Automate caption creation and seek for photographs at enterprise scale utilizing generative AI and Amazon Kendra

Amazon Kendra is an clever search service powered by machine studying (ML). Amazon Kendra reimagines seek for your web sites and purposes so your workers and prospects can simply discover the content material they’re searching for, even when it’s scattered throughout a number of areas and content material repositories inside your group.

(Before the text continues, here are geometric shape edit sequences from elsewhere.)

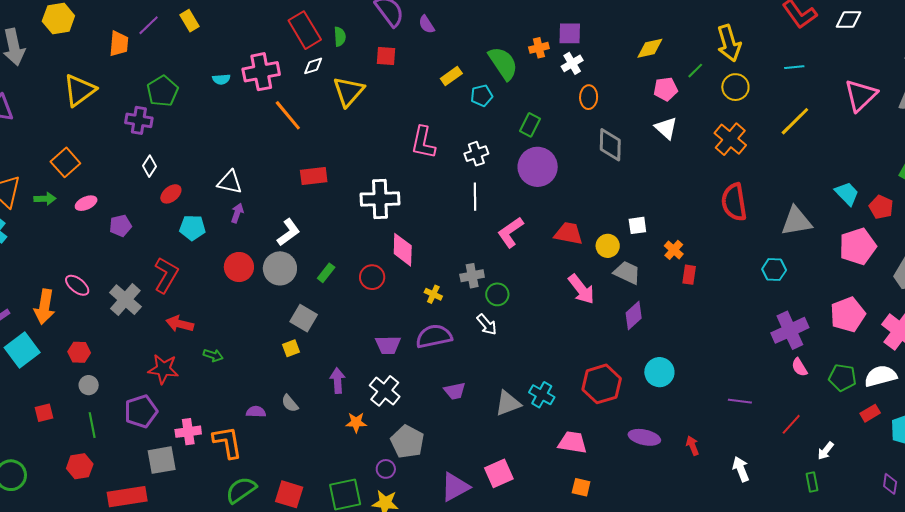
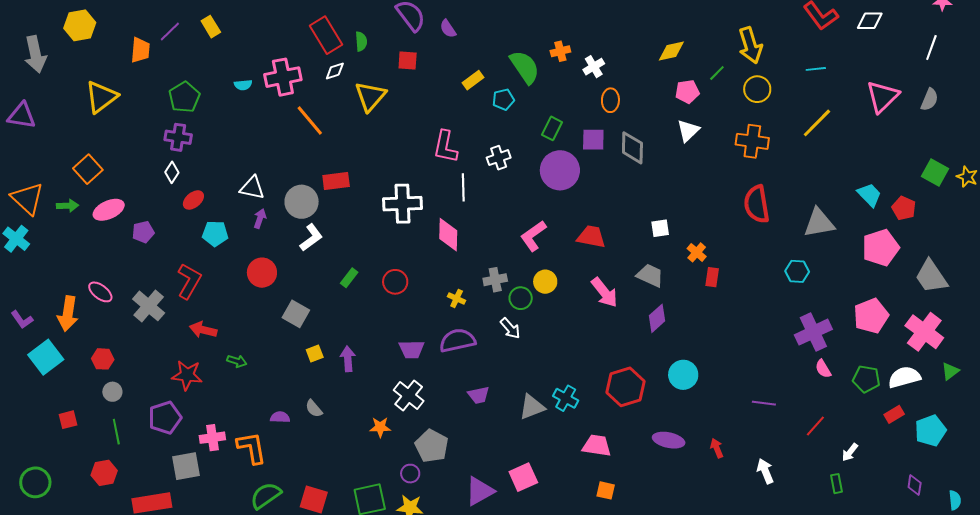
purple square: (570, 33) -> (593, 140), moved
purple cross: (139, 120) -> (178, 137), moved
white triangle: (666, 128) -> (688, 131), turned 35
orange cross: (730, 139) -> (752, 141), turned -32
white line: (475, 197) -> (463, 187), moved
pink ellipse: (86, 203) -> (109, 210), size x1.4
yellow circle: (608, 246) -> (545, 282), moved
pink diamond: (403, 250) -> (448, 235), moved
gray circle: (280, 268) -> (302, 202), moved
gray square: (304, 318) -> (296, 314), moved
purple arrow: (338, 381) -> (348, 359), moved

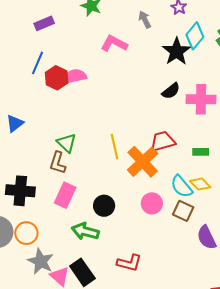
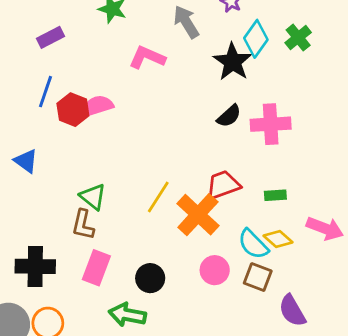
gray arrow: (145, 20) -> (186, 22), size x1.4
blue triangle: (15, 123) -> (26, 161), moved, turned -42
yellow line: (114, 147) -> (158, 197), turned 50

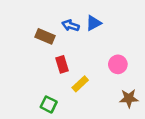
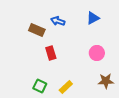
blue triangle: (94, 23) -> (93, 18), moved
yellow rectangle: (80, 84) -> (66, 87), moved

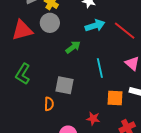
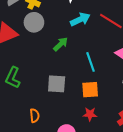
orange square: (115, 98) -> (90, 90), moved
orange semicircle: (49, 104) -> (35, 116), moved

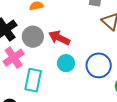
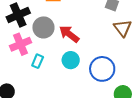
cyan rectangle: (33, 80) -> (38, 61), moved, size x0.6

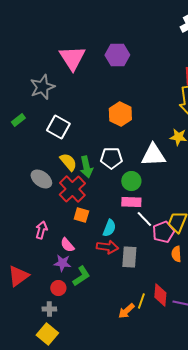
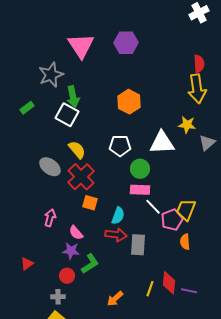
green arrow: (86, 167) -> (73, 97), moved
red triangle: (18, 276) -> (27, 264), size x0.6
orange arrow: (126, 311) -> (115, 299), moved

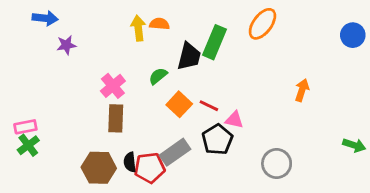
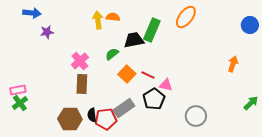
black trapezoid: (189, 56) -> (134, 40), turned -115
orange arrow: (302, 90) -> (233, 64), moved
green arrow: (354, 145) -> (251, 103), turned -63

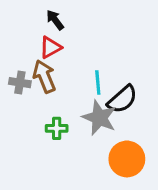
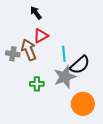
red triangle: (50, 47) -> (41, 36), moved
gray star: (99, 118) -> (65, 77), turned 30

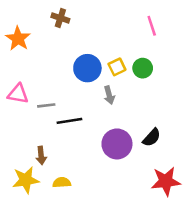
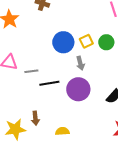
purple circle: (117, 144) -> (78, 89), moved
brown arrow: (41, 156) -> (35, 118), moved
yellow semicircle: (62, 183) -> (62, 131), moved

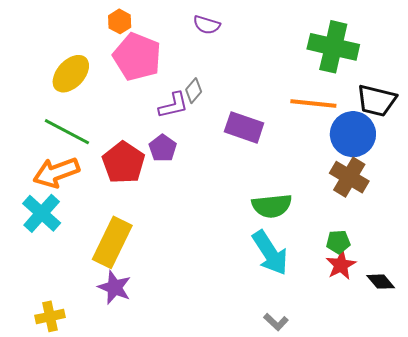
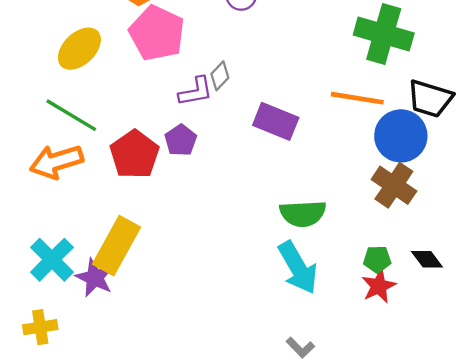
cyan cross: (42, 213) -> (52, 260), moved
black diamond: (381, 282) -> (427, 259), moved
purple star: (115, 287) -> (95, 278), moved

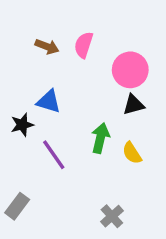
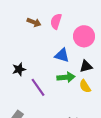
blue triangle: (49, 101) -> (62, 55), moved
black triangle: (134, 105) -> (86, 66), moved
green arrow: (100, 138) -> (66, 77), turned 72

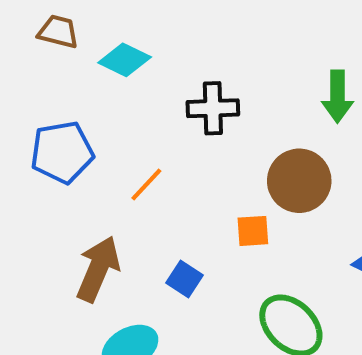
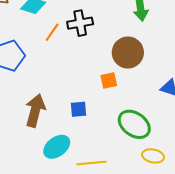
orange line: (146, 185) -> (52, 32), moved
blue square: (184, 279) -> (79, 109), turned -30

Amazon Kendra helps quite a lot of document formats, equivalent to Microsoft Phrase, PDF, and textual content from various data sources. On this put up, we give attention to extending the doc assist in Amazon Kendra to make photographs searchable by their displayed content material. Pictures can usually be searched utilizing supplemented metadata equivalent to key phrases. Nonetheless, it takes plenty of handbook effort so as to add detailed metadata to probably 1000’s of photographs. Generative AI may be useful in producing the metadata routinely. By producing textual captions, the Generative AI caption predictions provide descriptive metadata for photographs. The Amazon Kendra index can then be enriched with the generated metadata throughout doc ingestion to allow looking the photographs with none handbook effort.

For example, a Generative AI mannequin can be utilized to generate a textual description for the next picture as “a canine laying on the bottom below an umbrella” throughout doc ingestion of the picture.

Image of a dog laying under an umbrella as an example of what can be searched in this solution

An object recognition mannequin can nonetheless detect key phrases equivalent to “canine” and “umbrella,” however a Generative AI mannequin gives deeper understanding of what’s represented within the picture by figuring out that the canine lies below the umbrella. This helps us construct extra refined searches within the picture search course of. The textual description is added as metadata to an Amazon Kendra search index by way of an automatic customized doc enrichment (CDE). Customers trying to find phrases like “canine” or “umbrella” will then have the ability to discover the picture, as proven within the following screenshot.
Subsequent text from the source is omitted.